Why is Hadoop preferred for Big Data? You all know about Apache Hadoop, whose name was inspired by the cute toy elephant for kids. It goes beyond this sweet name and refers to an extensive project, open-sourced in nature offering businesses innovative ways to store and process Big Data. The framework for this software has been written in Java for distributed storage and processing of large data sets on computer clusters made from commodity hardware.
The Explosion of Big Data and Hadoop
Today, eminent web 2.0 companies like Facebook and Google deploy Hadoop for storing and managing huge sets of data (both structured and unstructured). However, besides being beneficial to them and other esteemed companies, Hadoop also offers value to traditional companies as well based on the following advantages.
Let us take a look at them below and know why Big Data and Hadoop are truly a “match made in heaven”-
Hadoop is an extensively scalable platform because it has the ability to store and distribute huge data sets across multiple inexpensive servers that parallelly operate together. Unlike the conventional relational database systems or RDBMS, that cannot scale to process large sets of data, Hadoop offers businesses the scope to operate applications on thousands of nodes with thousands of terabytes of data sets.
2. Inexpensive and cost-effective
Hadoop gives companies a storage solution that is cost-effective. Data sets are exploding today and traditional management RDBMS systems are expensive to scale to the level of processing massive data sets. In a bid to reduce costs, in the past, several companies would have to down sample the data for classifying it on specific assumptions as to which of this data has the most value. They had no choice but to delete the raw data.
This approach might have been feasible in the short-term but today, especially in the Pandemic world, business priorities have changed. The complete raw sets of data are not available as it is very expensive for a business to store it. Hadoop, on the other hand, has been designed as an architecture that can be scaled out. It has the ability to store all of the organizational data for subsequent usage.
The costs saved in the process are mind-blowing. Instead of costing companies thousands to tens thousands of rupees per terabyte, Hadoop gives you storage and computing capabilities for thousands of terabytes and petabytes conveniently.
Hadoop helps businesses to access new sources of data easily and tap into both unstructured and structured data for generating value from that data. This implies businesses can use Hadoop to get valuable insights from different data sources like email conversations, social media or clickstream data. Besides this, Hadoop can also be deployed for a wide range of reasons like recommendation systems, market campaign analysis, data warehousing and the detection of fraud.
Hadoop has a storage method that is unique. It is based on a distributed file system that fundamentally maps the data irrespective of its location on the cluster. The data processing tools are on the same servers where it is located resulting on data processing that is super-fast. This means if you deal with large volumes of unstructured data, Hadoop can effectively process terabytes of data sets in just some minutes and petabytes of data in just a few hours.
5. Resilience to failure
Another advantage of using Hadoop is its solid ability for fault tolerance. When the data is transmitted to the specific node, it is replicated on the other nodes of the cluster. This means, in the event of failure, there is always another copy available for your use. The MapR distribution goes the extra mile by removing the NameNode and later replacing it with the No NameNode architecture promising high availability to the business. The architecture offers data protection from single as well as multiple failures seamlessly.

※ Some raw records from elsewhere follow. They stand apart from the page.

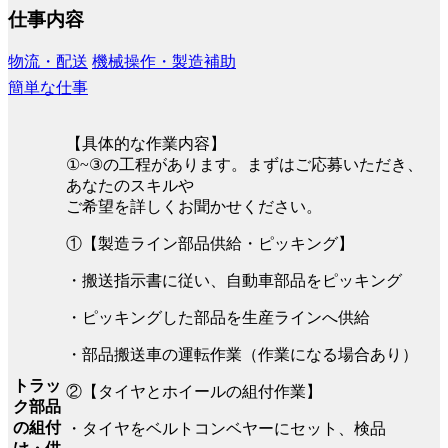
仕事内容
物流・配送
機械操作・製造補助
簡単な仕事
【具体的な作業内容】
①~③の工程があります。まずはご応募いただき、
あなたのスキルや
ご希望を詳しくお聞かせください。
①【製造ライン部品供給・ピッキング】
・搬送指示書に従い、自動車部品をピッキング
・ピッキングした部品を生産ラインへ供給
・部品搬送車の運転作業（作業になる場合あり）
トラッ
②【タイヤとホイールの組付作業】
ク部品
の組付
・タイヤをベルトコンベヤーにセット、検品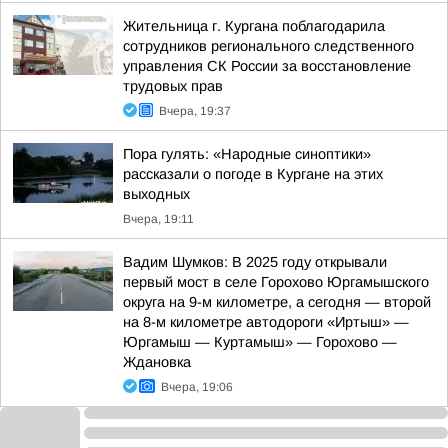
Жительница г. Кургана поблагодарила
сотрудников регионального следственного
управления СК России за восстановление
трудовых прав
Вчера, 19:37
Пора гулять: «Народные синоптики»
рассказали о погоде в Кургане на этих
выходных
Вчера, 19:11
Вадим Шумков: В 2025 году открывали
первый мост в селе Горохово Юргамышского
округа на 9-м километре, а сегодня — второй
на 8-м километре автодороги «Иртыш» —
Юргамыш — Куртамыш» — Горохово —
Ждановка
Вчера, 19:06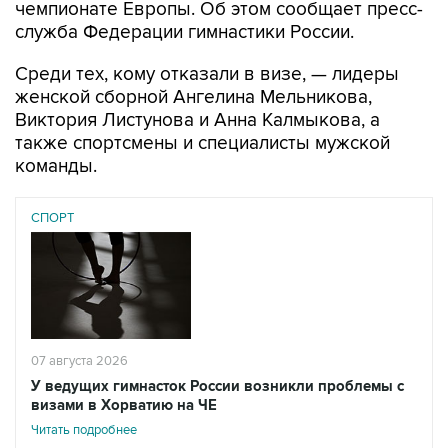
чемпионате Европы. Об этом сообщает пресс-
служба Федерации гимнастики России.
Среди тех, кому отказали в визе, — лидеры
женской сборной Ангелина Мельникова,
Виктория Листунова и Анна Калмыкова, а
также спортсмены и специалисты мужской
команды.
СПОРТ
07 августа 2026
У ведущих гимнасток России возникли проблемы с
визами в Хорватию на ЧЕ
Читать подробнее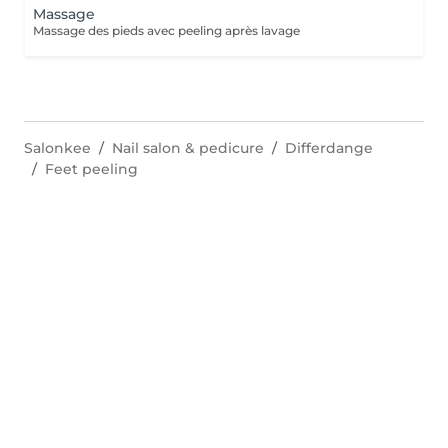
Massage
Massage des pieds avec peeling après lavage
Salonkee
Nail salon & pedicure
Differdange
Feet peeling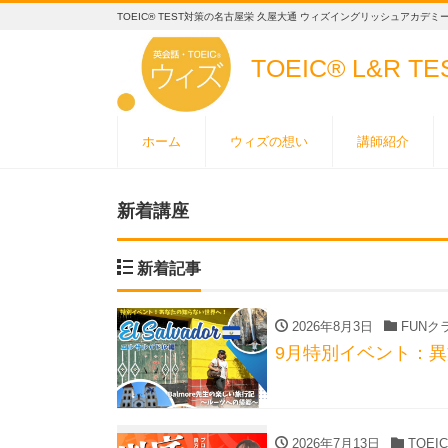
TOEIC® TEST対策の名古屋栄 久屋大通 ウィズイングリッシュアカデミ
TOEIC® L&R T
ホーム
ウィズの想い
講師紹介
新着講座
新着記事
2026年8月3日
FUNク
9月特別イベント：
2026年7月13日
TOEI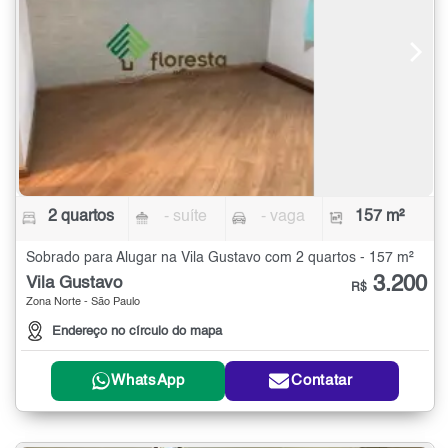
2 quartos
- suíte
- vaga
157 m²
Sobrado para Alugar na Vila Gustavo com 2 quartos - 157 m²
3.200
Vila Gustavo
R$
Zona Norte - São Paulo
Endereço no círculo do mapa
WhatsApp
Contatar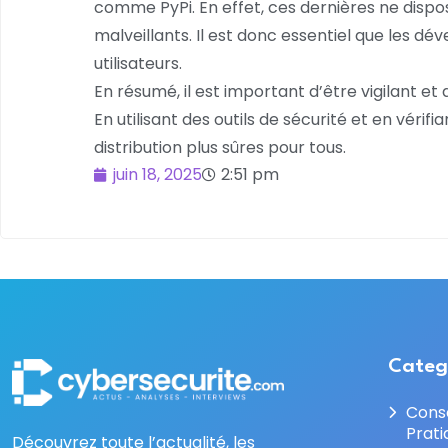
comme PyPi. En effet, ces dernières ne disp
malveillants. Il est donc essentiel que les d
utilisateurs.
En résumé, il est important d’être vigilant e
En utilisant des outils de sécurité et en vér
distribution plus sûres pour tous.
juin 18, 2025
2:51 pm
Categ
Cons
Prati
Découvrez toute l’actualité, les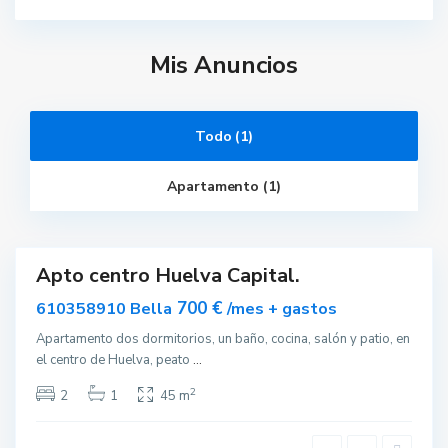
Mis Anuncios
Todo (1)
H
u
Apartamento (1)
e
l
v
a
Apto centro Huelva Capital.
ar
nible
700 €
610358910 Bella
/mes + gastos
Apartamento dos dormitorios, un baño, cocina, salón y patio, en
el centro de Huelva, peato
...
2
2
1
45 m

Therefore, from the above, it is evident, that Hadoop has great efficacy when it comes to handling huge data sets in a cost-effective and safe manner. Hadoop has the advantages that other relational database management systems do not have when it comes to the collection and storage of Big Data. Its value is indispensable for any business irrespective of its size. It will continue to be popular as the influx of unstructured data continues to increase in the modern times.
In the age of Big Data today, Hadoop has indeed paved the way for a unique approach to the challenges the former poses in the current era. When we refer to Hadoop, it does not imply to just the “Hadoop Framework” but the entire “Hadoop Ecosystem” as well. Here tools like Apache Hive that offers SQL similar operations along with Hadoop, Apache Hbase for columnar storage databases, Apache Pig, Apache Spark for in-memory data processing and several more. In short, it is highly adaptable and continuously evolving with every release- truly match made in heaven for Big Data.